Ontwerp van deklagen
Ten aanzien van de substraatfunctie
De substraatfunctie van een kleibekleding vergt een bepaalde vormvastheid, afhankelijk van de soort bekleding. De vormvastheid van een kleibekleding hangt direct na het aanbrengen vooral samen met het watergehalte en met de mate van verdichting van de losgestorte klei (zie paragraaf 3.3.5.).
Voó'r een harde bekleding dient klei zodanig verdicht te zijn dat tenminste de grote poriën tussen kluiten grond zijn dicht gedrukt. Bij onvoldoende verdichting kan klink optreden door compactie en door geleidelijke interne erosie in het pakket. Het functioneren van een harde bekleding kan hierdoor op den duur ondermijnd worden. Door erosie van onderliggende klei kan namelijk een harde bekleding ondergraven worden. Onder gezette steen kan in niet verdichte klei door golfbelasting sterke erosie optreden. Ondermijning van harde bekleding kan ook optreden door het in paragraaf 3.3.5 reeds genoemde verschijnsel dat klei als het ware kan oplossen. Grote verschillen in zoutgehalte versterken deze vorm van erosie; vooral zoutwaterklei in een omgeving van zoet water is soms gedurende meerdere jaren gevoelig voor deze vorm van erosie.
Om planten voldoende gelegenheid te geven wortel te schieten, dient de bovengrond in de te bewortelen zone niet te sterk verdicht te zijn. Het indringen van graswortels in sterk verdichte grond vergt zoveel tijd dat de jonge wortels van opkomend gras te weinig water en voedingsstoffen aan planten kunnen verschaffen om te overleven. De vorming van een zode wordt onder andere verbeterd door de goede combinaties van voedingsstoffen en door een geschikte water en luchthuishouding van de toplaag; de laag moet niet te snel uitdrogen (zoals zand), maar toch voldoende doorluchting hebben voor de afvoer van kooldioxide en andere gassen. Een en ander hangt samen met de wijze van beheer van het dijktalud.
Een graszode kan zichzelf in een periode van enige maanden tot een jaar aanpassen aan kleine veranderingen van het taludoppervlak; de grasbekleding volgt de verandering van het taludoppervlak.

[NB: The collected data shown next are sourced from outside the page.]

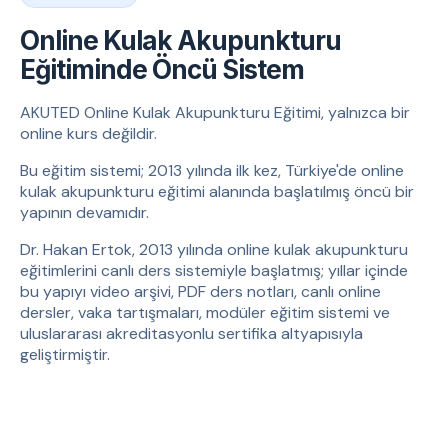
Online Kulak Akupunkturu
Eğitiminde Öncü Sistem
AKUTED Online Kulak Akupunkturu Eğitimi, yalnızca bir
online kurs değildir.
Bu eğitim sistemi; 2013 yılında ilk kez, Türkiye'de online
kulak akupunkturu eğitimi alanında başlatılmış öncü bir
yapının devamıdır.
Dr. Hakan Ertok, 2013 yılında online kulak akupunkturu
eğitimlerini canlı ders sistemiyle başlatmış; yıllar içinde
bu yapıyı video arşivi, PDF ders notları, canlı online
dersler, vaka tartışmaları, modüler eğitim sistemi ve
uluslararası akreditasyonlu sertifika altyapısıyla
geliştirmiştir.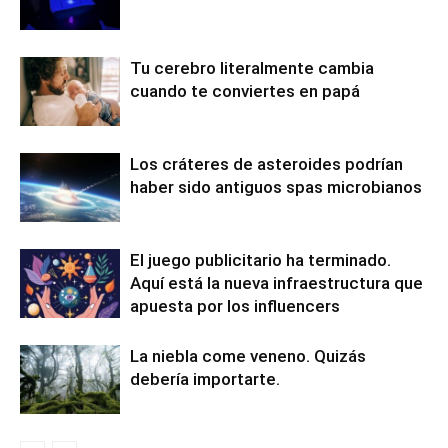
Tu cerebro literalmente cambia
cuando te conviertes en papá
Los cráteres de asteroides podrían
haber sido antiguos spas microbianos
El juego publicitario ha terminado.
Aquí está la nueva infraestructura que
apuesta por los influencers
La niebla come veneno. Quizás
debería importarte.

Een graszode is daarom minder gevoelig voor lokale ondiepe erosie en andere lichte schade aan het talud.
Ten aanzien van beschermfunctie: Binnentalud en kruin
Het ontwerp van het binnentalud en de kruin van een dijk wordt behandeld in de 'Handreiking Constructief Ontwerp Rivierdijken' van de Technische Adviescommissie voor de Waterkeringen van april 1994. In hoofdstuk 3.2.3. van dat rapport. 'Erosie binnentalud bij overslag', wordt aangegeven of en zo ja. op welke wijze, een voldoende sterk binnentalud ontworpen kan worden. Een en ander afhankelijk van de belasting, de taludhelling, het type graslandbekleding en de gebruikte klei-categorie. Op deze wijze kan de benodigde klei-categorie worden bepaald voor een bepaald talud.
Ten aanzien van beschermfunctie: Buitentalud
Het ontwerp van het buitentalud van een dijk is ondermeer afhankelijk van de belasting (stroming en golven), de taludhelling, het type bekleding en de sterkte van de deklaag (substraat en bekleding). De gebruikte klei-categorie heeft invloed op de sterkte van het talud. Voor het ontwerp van buitentaluds is nog geen handreiking beschikbaar.
De geometrie van een deklaag op het buitentalud van rivierdijken wordt vaak wigvormig aangelegd (bijv. onderzijde 1:2, bovenzijde 1:3), zodat op plaatsen waar relatief frequent en langdurig belasting aanwezig is, een grotere weerstand tegen infiltratie en erosie aanwezig is (figuur 4.2). De vvigvorm is tevens gunstig tegen het afschuiven van buitentaluds na een snelle val van de buitenwaterstand, waardoor eventueel overdrukken op kunnen treden. De dikte van de deklaag wordt meestal op minimaal 1 m aangehouden.